Friday, 19 September 2008

more apples


The then Fr. Patrick Barry, our RI (= religious instruction, sic) teacher, came into class one bright January day just less than 50 years ago and asked us whether we knew what an Ecumenical Council was. Of course, aged 15, none of us had a clue. "Well," he said, "the Pope has just called one." And so began my acquaintance with Vatican II.

There are two schools of thought: did it represent a rupture with the past? Or should it just be seen as an act in the continuing tradition of the Church? I think it's worth copying to a wider (?) public the larger part of a letter to the Editor of this week's Tablet by an Dublin-based Jesuit, Fr. Brendan Staunton.

"May I suggest," he asks, "a small parable as a possible way out of this dualistic impasse? Consider Cézanne, “the father of modern art”, who, having been converted to Impressionism, became dissatisfied with its immediacy and asked himself the question: “How can I create depth without resorting to the traditional means?” By traditional means he meant perspective, a method grounded in projective geometry, the discovery of which had transformed the history of European painting. Now there is depth in a Cézanne, but it is not the same as in a Raphael. Something new has emerged, and Picasso would see the latent Cubism in Cézanne, and push the new out further. Yet Picasso and Matisse are often referred to as “traditional modernists”.

Matisse said he wanted to be a “modern Giotto”, the bridge between the two being light, albeit two different kinds of light. So, could the story of art illuminate the intellectual debates around the interpretation of the Second Vatican Council? Discontinuity or continuity, rupture or reform of tradition. Event or text?

Modern art embodies these notions and this debate and suggests a way out.
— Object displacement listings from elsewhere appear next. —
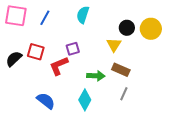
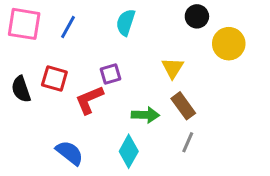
black circle: (127, 28) -> (197, 16), moved
black semicircle: (14, 59) -> (21, 89), turned -66
brown rectangle: (121, 70) -> (183, 106), turned 30

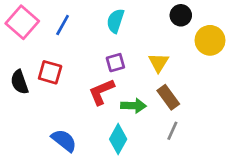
pink square: (24, 24) -> (22, 22), turned 32
purple square: (110, 74) -> (115, 63), moved
red L-shape: (89, 100) -> (102, 92), moved

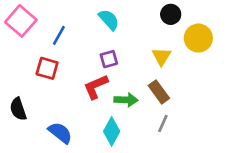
cyan semicircle: (115, 21) -> (109, 20), turned 120
blue line: (63, 25) -> (59, 35), moved
yellow triangle: (159, 63) -> (161, 56), moved
black semicircle: (19, 82) -> (18, 109), moved

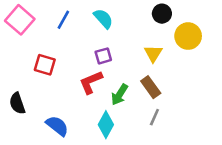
blue line: (59, 35) -> (63, 20), moved
green arrow: (126, 100) -> (120, 95), turned 120

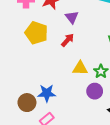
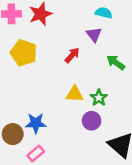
purple triangle: (72, 17) -> (94, 35), moved
red arrow: (68, 40) -> (72, 55), moved

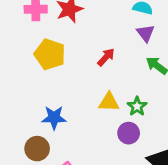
purple triangle: (94, 35) -> (145, 33), moved
blue star: (36, 123) -> (54, 118), moved

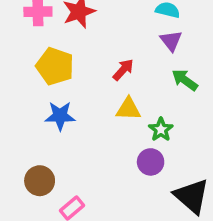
yellow triangle: (109, 102) -> (128, 109), moved
blue star: (54, 118) -> (60, 116), moved

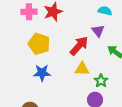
purple triangle: (171, 41) -> (98, 31), moved
red arrow: (123, 70) -> (79, 46), size x1.5

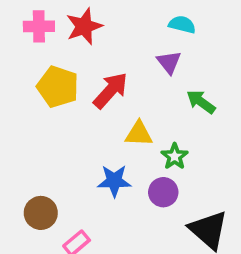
red arrow: (79, 46) -> (110, 90), moved
blue star: (42, 73) -> (114, 181), moved

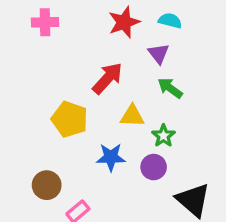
red star: (84, 26) -> (124, 22), moved
yellow pentagon: (58, 87) -> (70, 119), moved
green arrow: (201, 102) -> (170, 88), moved

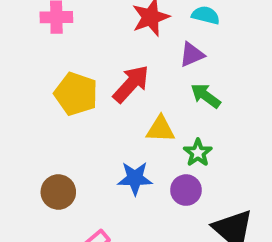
purple triangle: (159, 54) -> (192, 55), turned 45
yellow pentagon: (70, 119) -> (76, 94), moved
brown circle: (47, 185) -> (58, 192), moved

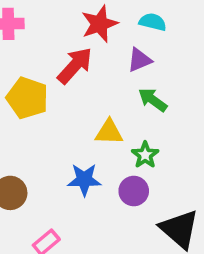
red arrow: (131, 84) -> (75, 66), moved

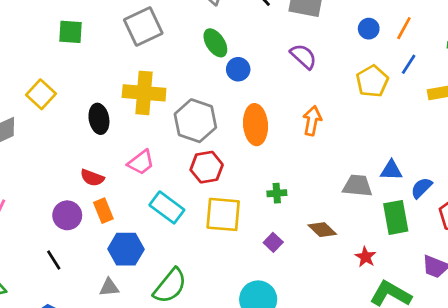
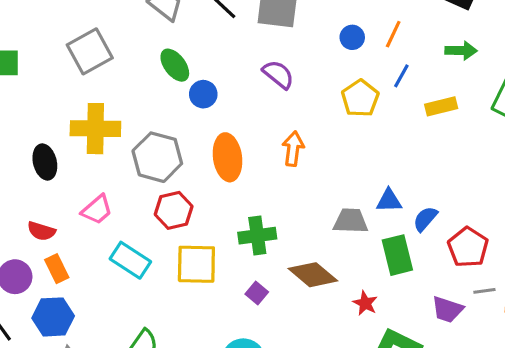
green cross: (277, 193) -> (257, 236), size x1.6
brown diamond: (322, 230) -> (313, 275), size x1.4
blue hexagon: (126, 249) -> (53, 317), moved

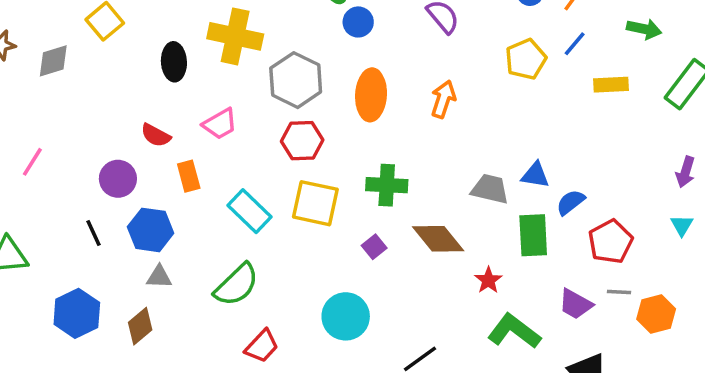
cyan rectangle: (130, 260) -> (249, 211), moved
orange rectangle: (57, 269) -> (189, 176), moved

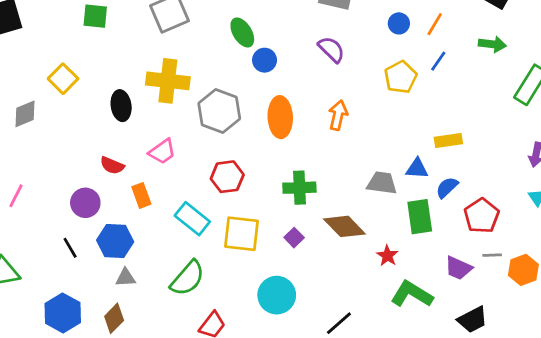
yellow rectangle: (611, 85) -> (448, 140), moved
red hexagon: (302, 141) -> (227, 177), moved
yellow square: (315, 203) -> (241, 234), moved

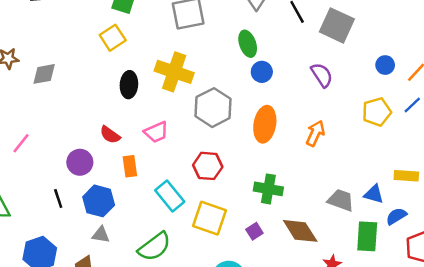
yellow square: (63, 79) -> (113, 38), moved

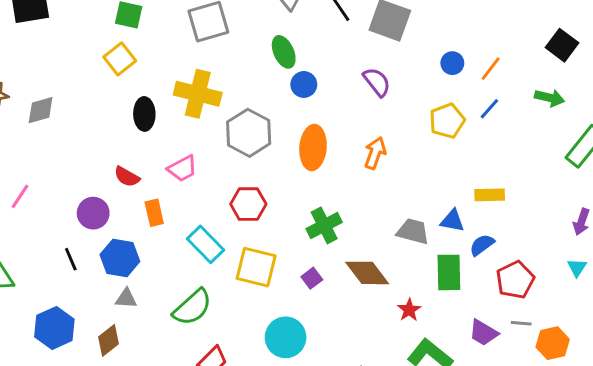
green cross: (268, 189) -> (324, 225), turned -32

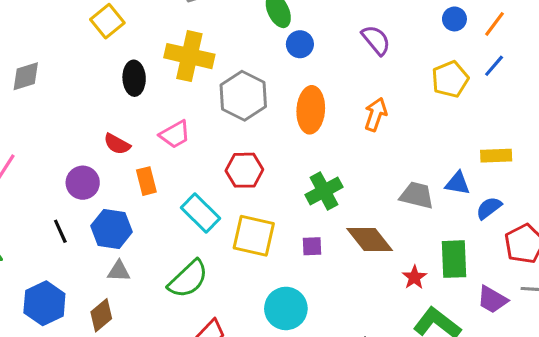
green rectangle: (449, 272) -> (454, 259), moved
purple square: (312, 278) -> (312, 246), turned 36

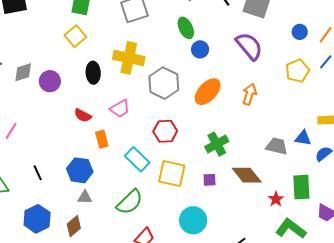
purple semicircle: (376, 40) -> (249, 46), size x1.4
orange ellipse: (311, 110) -> (208, 92), turned 40
purple circle: (83, 183) -> (50, 81), moved
black line: (60, 231) -> (38, 173), moved

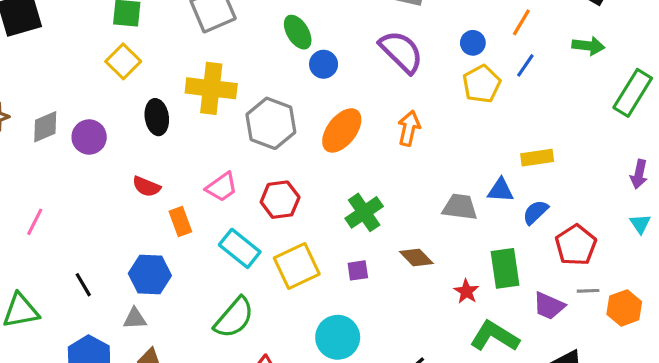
blue circle: (300, 32) -> (473, 43), moved
pink trapezoid: (120, 109) -> (222, 187), moved
yellow square: (172, 173) -> (297, 266), turned -32
brown diamond: (247, 175) -> (416, 257), size x0.7
gray triangle: (85, 197) -> (135, 319), moved

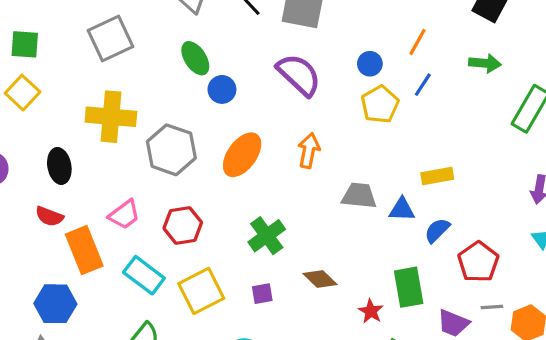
black ellipse: (157, 117) -> (59, 166), moved
gray trapezoid: (460, 207) -> (359, 196), moved
orange rectangle: (180, 221) -> (84, 250), size x1.6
This could become even more likely to provoke good arguments as we approach the fiftieth anniversary of the announcing of the Council, which Pope John XXIII insisted be called Vatican II, implying that he was not interested in continuing the work begun but halted by the Franco-Prussian war at Vatican I. He wanted Vatican II to be new. Which view is more in tune with this, Alberigo or Pope Benedict XVI? Can both be true?

The novelist John Updike wrote:

“Cézanne, grave man,
pondered the scene,
and saw it with passion
as orange and green,
and weighted his strokes
with days of decision,
and founded on apples,
theologies of vision.”


The apples in today's photograph are from the smallest tree we inherited - an orange-flavoured variety, but we don't know exactly which.